CLDF dataset derived from 'West Old Turkic' by András Róna-Tas and Árpád Berta from 2011
https://www.harrassowitz-verlag.de/title_4002.ahtml
Creative Commons Attribution 4.0 International
0 stars 0 forks source link

how to find BIPA errors #2

Closed martino-vic closed 2 years ago

martino-vic commented 2 years ago

There seems to be a small BIPA error hidden, but I can't find out which one. If I make a set of all the IPA-characters used, this comes out: ['', 'a', 'aː', 'b', 'c', 'd', 'd͡z', 'd͡ʒ', 'e', 'eː', 'f', 'h', 'i', 'iː', 'j', 'k', 'l', 'm', 'n', 'o', 'oː', 'p', 'r', 's', 't', 't͡s', 't͡ʃ', 'u', 'uː', 'v', 'w', 'y', 'yː', 'z', 'ø', 'øː', 'ŋ', 'ɐ', 'ɒ', 'ɛ', 'ɟ', 'ɡ', 'ɣ', 'ɥ', 'ɯ', 'ɲ', 'ʃ', 'ʎ', 'δ', 'χ']. I checked for every element if it's in the master list and it says yes. Which other strategies would there exist to pin down bad characters?

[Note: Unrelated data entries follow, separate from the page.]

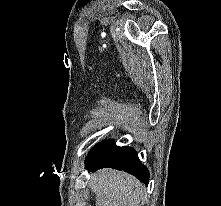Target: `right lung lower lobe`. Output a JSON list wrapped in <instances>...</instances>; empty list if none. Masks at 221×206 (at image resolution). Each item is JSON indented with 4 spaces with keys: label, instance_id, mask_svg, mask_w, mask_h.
I'll return each mask as SVG.
<instances>
[{
    "label": "right lung lower lobe",
    "instance_id": "right-lung-lower-lobe-1",
    "mask_svg": "<svg viewBox=\"0 0 221 206\" xmlns=\"http://www.w3.org/2000/svg\"><path fill=\"white\" fill-rule=\"evenodd\" d=\"M85 166L89 171L104 167L123 170L134 175L146 185L149 182L148 169L141 163L136 151L130 147H119L113 140H104L91 149Z\"/></svg>",
    "mask_w": 221,
    "mask_h": 206
}]
</instances>
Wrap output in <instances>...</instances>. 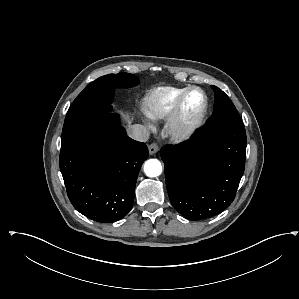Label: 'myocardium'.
Listing matches in <instances>:
<instances>
[{
    "label": "myocardium",
    "mask_w": 299,
    "mask_h": 299,
    "mask_svg": "<svg viewBox=\"0 0 299 299\" xmlns=\"http://www.w3.org/2000/svg\"><path fill=\"white\" fill-rule=\"evenodd\" d=\"M192 92H199L201 94L203 104L196 116L186 119L183 115V108L187 97ZM208 106V97L201 88L192 86L185 89L169 114L167 121L168 134L177 141H182L191 136L202 125L208 111Z\"/></svg>",
    "instance_id": "myocardium-1"
}]
</instances>
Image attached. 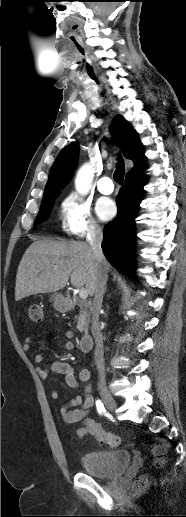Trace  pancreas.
Instances as JSON below:
<instances>
[{
    "label": "pancreas",
    "instance_id": "cf45deb5",
    "mask_svg": "<svg viewBox=\"0 0 186 517\" xmlns=\"http://www.w3.org/2000/svg\"><path fill=\"white\" fill-rule=\"evenodd\" d=\"M80 314L77 319V329L80 332L87 331L90 323L89 305L84 301H79Z\"/></svg>",
    "mask_w": 186,
    "mask_h": 517
}]
</instances>
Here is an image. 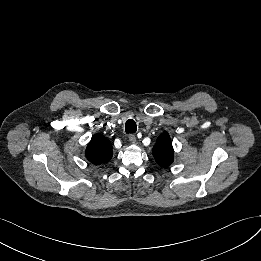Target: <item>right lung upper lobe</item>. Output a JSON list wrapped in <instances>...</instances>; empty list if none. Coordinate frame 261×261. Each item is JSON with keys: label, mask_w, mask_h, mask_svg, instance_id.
Returning a JSON list of instances; mask_svg holds the SVG:
<instances>
[{"label": "right lung upper lobe", "mask_w": 261, "mask_h": 261, "mask_svg": "<svg viewBox=\"0 0 261 261\" xmlns=\"http://www.w3.org/2000/svg\"><path fill=\"white\" fill-rule=\"evenodd\" d=\"M86 157L94 165L105 164L112 158V144L102 134L93 135L86 148Z\"/></svg>", "instance_id": "obj_1"}]
</instances>
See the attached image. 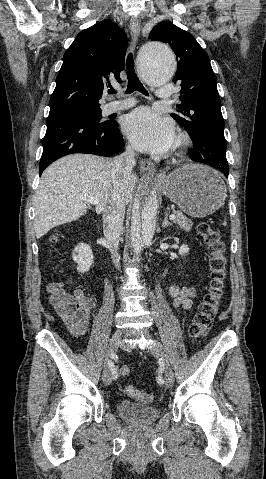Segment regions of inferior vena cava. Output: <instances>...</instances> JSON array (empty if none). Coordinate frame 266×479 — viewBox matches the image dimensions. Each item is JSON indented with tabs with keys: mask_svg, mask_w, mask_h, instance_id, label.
Instances as JSON below:
<instances>
[{
	"mask_svg": "<svg viewBox=\"0 0 266 479\" xmlns=\"http://www.w3.org/2000/svg\"><path fill=\"white\" fill-rule=\"evenodd\" d=\"M134 150L131 146L126 151L114 158L112 162L113 190L110 198L103 208V229L105 239L109 245L113 263L119 268L120 256L117 250L119 247V237L122 231L125 202L123 189L131 177V171L136 165Z\"/></svg>",
	"mask_w": 266,
	"mask_h": 479,
	"instance_id": "obj_1",
	"label": "inferior vena cava"
}]
</instances>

martino-vic commented 2 years ago

The bad character was 'δ'. I had checked against the wrong master list, should have checked here

LinguList commented 2 years ago

cldfbench lexibank.check_profile lexibank_FILE.py (FILE = your dataset ID). This is my preferred command for tracing errors. Then, there is also lexibank.check_phonotactics, which I recommend to search for morpheme boundaries displaced.